The membrane protease γ-secretase, which processes the amyloid precursor protein (APP) to produce Aβ42, the 42-residue isoform of the amyloid-β peptide, has been a popular therapeutic target for Alzheimer's disease. Many efforts have focused on developing direct protease inhibitors, but intriguingly, a subset of non-steroidal anti-inflammatory drugs (NSAIDs) have been found to act as γ-secretase modulators (GSMs) that can selectively lower Aβ42 levels. Now, writing in Nature, Kukar et al. shed new light on the underlying mechanism, showing that GSMs target APP, the enzyme's substrate, rather than the enzyme itself.

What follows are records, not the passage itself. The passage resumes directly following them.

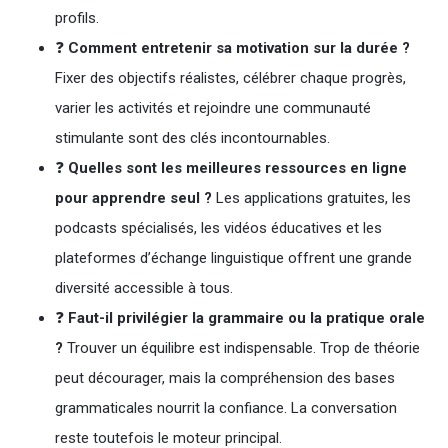
profils.
❓
Comment entretenir sa motivation sur la durée ?
Fixer des objectifs réalistes, célébrer chaque progrès,
varier les activités et rejoindre une communauté
stimulante sont des clés incontournables.
❓
Quelles sont les meilleures ressources en ligne
pour apprendre seul ?
Les applications gratuites, les
podcasts spécialisés, les vidéos éducatives et les
plateformes d’échange linguistique offrent une grande
diversité accessible à tous.
❓
Faut-il privilégier la grammaire ou la pratique orale
?
Trouver un équilibre est indispensable. Trop de théorie
peut décourager, mais la compréhension des bases
grammaticales nourrit la confiance. La conversation
reste toutefois le moteur principal.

Using two different biotinylated photoactivatable GSMs — fenofibrate (Fen-B) and a tarenflurbil derivative (Flurbi-Bpb) — in human neuroglioma cells, the authors found that these agents did not label any of the core components of the γ-secretase complex, but instead bound to APP. Although the GSM photoprobes could also bind to Notch (another γ-secretase substrate) in vitro, the binding affinity was considerably lower than that for APP. Targeting APP is likely to be a common mechanism of action for GSMs, as both Aβ42-lowering and Aβ42-raising GSMs competed with Fen-B for APP labelling.

Interestingly, the binding site of GSMs resides in a region of APP that has previously been shown to be crucial for amyloid-β aggregation. Furthermore, the authors show that several structurally unrelated compounds that bind to this region can also act as GSMs (altering the levels of Aβ42 and decreasing amyloid-β aggregation in vivo), and that mutation of this region alters the sensitivity of APP to GSMs.

Disappointingly, it has recently been announced that tarenflurbil failed in a late-stage clinical trial in Alzheimer's disease (http://www.myriad.com/news/release/1170283). Nevertheless, the findings from Kukar et al. suggest that it might be possible to develop optimized small molecules that can decrease Aβ42 production and prevent amyloid-β aggregation by selectively binding to APP. Furthermore, the study also raises the exciting possibility that substrate targeting might represent a novel general therapeutic strategy for modulating proteolytic enzymes.